Douglas Huynh, JD, Director, Congressional Affairs, APhA
I like to tell people that being a lobbyist is a learned trait. There is no formal education that prepares you for this. There are no webinars you can attend or classes you can take. Lobbying, at its core, is about the ability to communicate and read people. At the forefront of this is filtering through the fluff to get to the substance. Ask any lobbyist, and they can probably tell you that they can tell how a meeting will go within the first 2 minutes of the conversation. Sometimes folks on the Hill tell you things they think you want to hear, so it’s my job as a lobbyist to determine what is fact and what is fiction.
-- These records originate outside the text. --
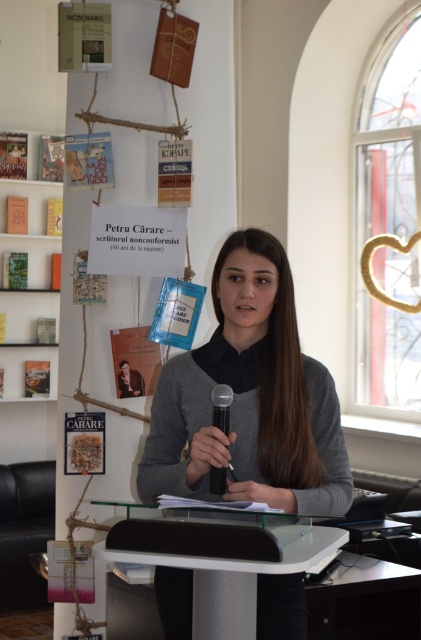 Can you confirm if gray matte sweater at center is shorter than white glossy table at center?

Incorrect, gray matte sweater at center's height does not fall short of white glossy table at center's.

Can you confirm if gray matte sweater at center is positioned above white glossy table at center?

Correct, gray matte sweater at center is located above white glossy table at center.

Find the location of a particular element. gray matte sweater at center is located at coordinates (250, 396).

Where is `gray matte sweater at center`? This screenshot has height=640, width=421. gray matte sweater at center is located at coordinates (250, 396).

Who is positioned more to the left, gray matte sweater at center or black plastic microphone at center?

black plastic microphone at center is more to the left.

Does gray matte sweater at center have a smaller size compared to black plastic microphone at center?

Incorrect, gray matte sweater at center is not smaller in size than black plastic microphone at center.

Is point (191, 486) closer to camera compared to point (218, 384)?

Yes, point (191, 486) is in front of point (218, 384).

Locate an element on the screen. This screenshot has height=640, width=421. gray matte sweater at center is located at coordinates (250, 396).

Is gray matte sweater at center closer to the viewer compared to white wooden bookshelf at left?

Yes, it is in front of white wooden bookshelf at left.

Between gray matte sweater at center and white wooden bookshelf at left, which one is positioned lower?

gray matte sweater at center

Describe the element at coordinates (250, 396) in the screenshot. The width and height of the screenshot is (421, 640). I see `gray matte sweater at center` at that location.

Find the location of a particular element. The image size is (421, 640). gray matte sweater at center is located at coordinates (250, 396). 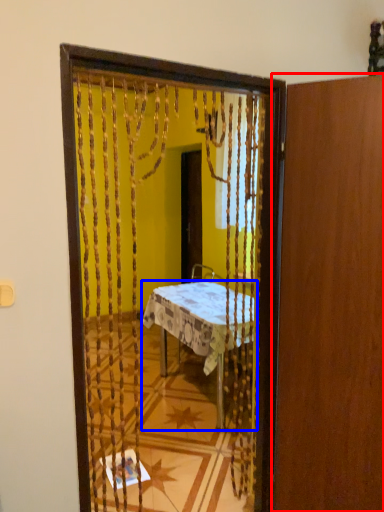 Question: Which object is closer to the camera taking this photo, door (highlighted by a red box) or desk (highlighted by a blue box)?

Choices:
 (A) door
 (B) desk

Answer: (A) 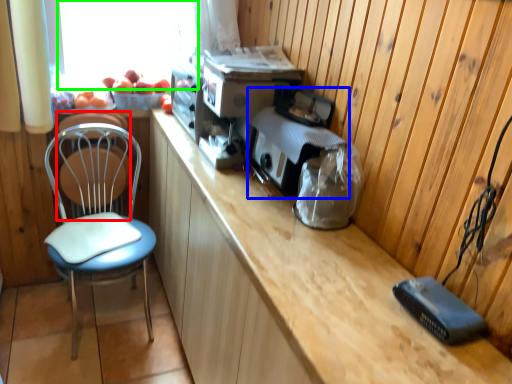 Question: Estimate the real-world distances between objects in this image. Which object is closer to swivel chair (highlighted by a red box), appliance (highlighted by a blue box) or window screen (highlighted by a green box)?

Choices:
 (A) appliance
 (B) window screen

Answer: (B) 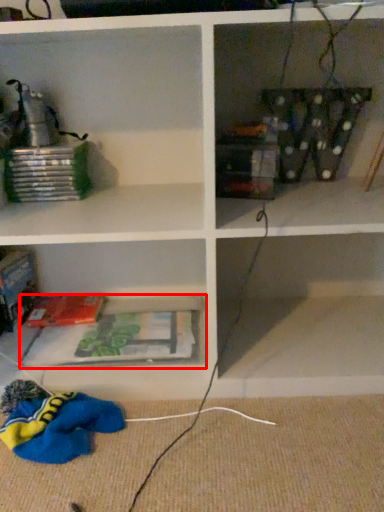 Question: Observing the image, what is the correct spatial positioning of cabinet (annotated by the red box) in reference to paperback book?

Choices:
 (A) left
 (B) right

Answer: (B) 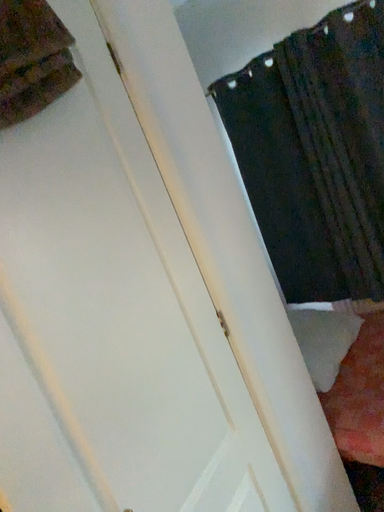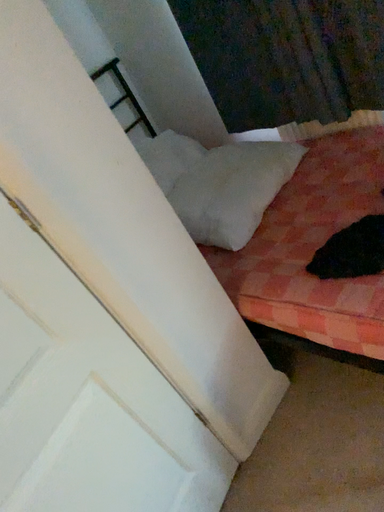 Question: Which way did the camera rotate in the video?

I bring this up because over the first few months of this Congress, we had the prospect of reconciliation hanging over our heads. President Donald Trump’s One Big Beautiful Bill took center stage and left many congressional offices in a holding pattern as the primary focus was on passing the budget bill. It was often difficult to determine if a congressional office was sincere with its assertion that it could not review new health care policy because they were held back by reconciliation. Alternatively, it was often difficult to determine if a congressional office was sincere when they would advise us that there was an opportunity to include new health care policy in the package.
As a refresher, reconciliation is a legislative process used to enact major tax and spending legislation, which requires only a simple majority vote to pass. With that said, conceptually speaking, reconciliation should only address spending and revenue. However, that certainly doesn’t prevent language from getting in there that might not seem to fit that mold. This reality is both good and bad. It’s bad in the sense that having language incorporated into reconciliation might prove difficult because of the stringent budget rules. However, it can be good in that collaborators might be able to incorporate language into a vehicle that would not otherwise be utilized.
In this instance, we found an opportunity to include the Ensuring Community Access to Pharmacists Services (ECAPS) Act into the reconciliation package. Often we talk about needing a “legislative vehicle” for the advancement of a piece of legislation, and reconciliation is a classic example of a vehicle that would have perfectly fit this mold. ECAPS, as you know, would provide for Part B Medicare reimbursement of certain pharmacist services evolving around some upper respiratory illnesses. While ECAPS had already been introduced in the House, the reality is that the legislation would not move without the help of a larger vehicle.
Based on conversations we held with congressional committee leaders, we aligned everything up to have ECAPS as part of the One Big Beautiful Bill, even securing a Congressional Budget Office score. If included, ECAPS would likely have become law, paving the way for pharmacists across the country to finally be recognized as Medicare Part B providers.
On July 4, the president signed into law the reconciliation package, which included a permanent extension of the tax rates Trump originally signed into law in 2017, increased the child tax credit, and raised the state and local tax deductions. What it didn’t include was ECAPS. Why? It essentially came down to math. And politics. Congress was handcuffed by the president’s insistence that the reconciliation bill be very narrowly focused and exclude any health care provisions, ECAPS being one. The other issue was, of course, cost. At the end of the day, neither chamber had enough political clout to push for many health care provisions that were already part of the conversation in prior drafts, especially if it did not include any offsets. As we’ve said before, sometimes politics gets in the way of policy. And, in the case of reconciliation and ECAPS, it brought this notion clearly to life.